Free Access
Issue
A&A
Volume 564, April 2014
Article Number L13
Number of page(s) 5
Section Letters
DOI https://doi.org/10.1051/0004-6361/201423735
Published online 14 April 2014

© ESO, 2014

1. Introduction

The number of known extrasolar planets has recently passed the milestone of one thousand. While many discovery surveys are still ongoing, the characterization of known extrasolar planetary systems is gaining ever more attention. Transiting extrasolar planets (TEPs) are especially interesting as they allow for the direct determination of fundamental parameters such as planetary mass and radius (Southworth 2012). Moreover, observations of secondary eclipses put constraints on the planet albedo and brightness temperature, while transmission spectroscopy can be used to probe molecular and atomic features in the planet atmospheres.

Another possibility offered by TEPs is to study the Rossiter-McLaughlin (RM) effect, which is an anomaly in the radial velocity orbital trend that occurs when the planet moves across the stellar photospheric disc (see Hirano et al. 2011 and references therein). The measurement of the RM effect permits the determination of the angle λ, the projection on the sky plane of the misalignment angle Θ between the stellar spin axis and the planet orbital axis. The knowledge of λ can give insight into the mechanisms of formation and orbital migration of exoplanets (Naoz et al. 2011; Nagasawa et al. 2008; Wu & Lithwick 2011).

In the context of GAPS, a long-term observational programme with HARPS-N at TNG (Covino et al. 2013, hereafter Paper I; Desidera et al. 2013), we are carrying out a sub-programme aimed at measuring the RM effect in a sample of TEP host stars. We plan to explore a wide assortment of stellar temperatures, ages, and masses, as well as diverse orbital (period, eccentricity) and physical (mass, radius) planet properties.

In this paper, we report on the measurement of the RM effect for the HAT-P-18 transiting system (Hartman et al. 2011). HAT-P-18b is a Saturn-mass planet orbiting a K2 dwarf star with a period P ~ 5.5 days. Hartman et al. (2011, hereafter H11) pointed out that with a density ρp ~ 0.25 g cm-3, HAT-P-18b is not expected to have a significant heavy element core, according to the planetary models by Fortney et al. (2007).

2. Observations and data reduction

A time series of 20 spectra of HAT-P-18 was acquired with HARPS-N at TNG (Cosentino et al. 2012) in 2013 June 11–12, bracketing a full transit of HAT-P-18b. The exposure time was of 15 min, resulting in spectra with an S/N ~ 20 (per extracted pixel at 5500 Å), degrading to ~15 for the last three spectra due to worsening seeing conditions (see Table 1). In the following months, three additional spectra were taken, two of which at phases nearly corresponding to the expected minimum and maximum of the radial velocity curve.
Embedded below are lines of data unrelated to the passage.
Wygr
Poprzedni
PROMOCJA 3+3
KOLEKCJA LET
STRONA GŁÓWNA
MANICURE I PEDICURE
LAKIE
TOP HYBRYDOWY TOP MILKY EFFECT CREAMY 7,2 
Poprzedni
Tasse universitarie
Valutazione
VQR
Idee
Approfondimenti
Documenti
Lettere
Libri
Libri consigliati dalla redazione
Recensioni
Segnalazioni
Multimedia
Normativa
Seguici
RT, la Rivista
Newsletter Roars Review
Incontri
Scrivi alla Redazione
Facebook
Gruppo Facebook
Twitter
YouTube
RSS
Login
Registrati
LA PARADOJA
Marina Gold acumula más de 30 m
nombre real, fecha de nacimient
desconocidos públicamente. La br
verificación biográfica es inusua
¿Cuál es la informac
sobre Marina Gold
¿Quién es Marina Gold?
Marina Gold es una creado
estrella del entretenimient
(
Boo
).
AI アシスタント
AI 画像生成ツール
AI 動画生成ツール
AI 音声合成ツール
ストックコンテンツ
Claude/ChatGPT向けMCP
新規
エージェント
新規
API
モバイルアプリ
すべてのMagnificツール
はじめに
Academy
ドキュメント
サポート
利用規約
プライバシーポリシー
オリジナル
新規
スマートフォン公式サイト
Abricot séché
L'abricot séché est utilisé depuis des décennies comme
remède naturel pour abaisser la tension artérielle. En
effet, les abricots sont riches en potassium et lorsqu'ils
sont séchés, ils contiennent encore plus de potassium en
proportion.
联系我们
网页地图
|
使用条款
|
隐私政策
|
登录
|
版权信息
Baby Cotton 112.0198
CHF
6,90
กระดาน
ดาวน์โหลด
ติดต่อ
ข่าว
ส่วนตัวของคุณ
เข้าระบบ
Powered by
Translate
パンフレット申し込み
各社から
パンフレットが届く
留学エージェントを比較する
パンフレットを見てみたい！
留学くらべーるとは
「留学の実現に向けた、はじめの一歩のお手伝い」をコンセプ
HARPS-N spectra were reduced using the standard pipeline. Radial velocities (RVs) were derived using the weighted cross-correlation function (CCF) method (Baranne et al. 1996; Pepe et al. 2002); for HAT-P-18 we used the K5 mask. The pipeline also provided rebinned 1D spectra that were used for the stellar atmosphere characterization (see Sect. 3.1).

A complete transit event of HAT-P-18b was observed on 2011 May 24, with the Bologna Faint Object Spectrograph & Camera (BFOSC) imager mounted on the 1.52-m Cassini Telescope at the Astronomical Observatory of Bologna in Loiano, Italy (Mancini et al. 2013; Ciceri et al. 2013). The night was not photometric and some data before ingress were rejected as they were affected by clouds. The CCD was used unbinned, giving a plate scale of 0.58′′/ pixel for a total field-of-view of 13′ × 12.6′, and the transit was observed through a Gunn r filter. The telescope was autoguided and defocussed to increase the exposure time to 140 s, which minimises the effects of systematic noises. The photometric data were derived using an upgraded version of the defot package (Southworth et al. 2009a,b).

3. Results

3.1. Spectroscopic determination of stellar parameters

We derived the photospheric parameters of the planet-hosting star HAT-P-18 by applying two different methods on the mean of all the available HARPS-N spectra.

The first method relies on the use of the spectral analysis package MOOG (Sneden 1973, version 2013). As in Paper I, we measured the equivalent widths (EWs) of iron lines chosen from the list by Biazzo et al. (2012) and adopted the abfind driver within MOOG. We hence determined the effective temperature (Teff) by imposing that the Fe i abundance does not depend on the excitation potential of the lines, the microturbulence velocity (vmic) by imposing that the Fe i abundance is independent on the EW of the lines, and the surface gravity (log  g) by the Fe i/Fe ii ionization equilibrium condition. The projected rotational velocity V sin I was measured following the procedure described in D’Orazi et al. (2011).

The second method compares the composite HARPS-N spectrum with a grid of theoretical model spectra using spectral features that are sensitive to different photospheric parameters (Castelli & Kurucz 2004; Coelho et al. 2005; Gustafsson et al. 2008). Briefly, we used the wings of the Balmer lines to estimate the Teff of the star, and the Mg i 5167, 5173, and 5184 Å, the Ca i 6162 and 6439 Å, and the Na i D lines to determine its log  g. The iron abundance [Fe/H] and vmic were derived by applying the method described in Blackwell & Shallis (1979) on isolated Fe i and Fe ii lines. The V sin I and macroturbulence velocity (vmac) were measured by fitting the profiles of several clean and isolated metal lines.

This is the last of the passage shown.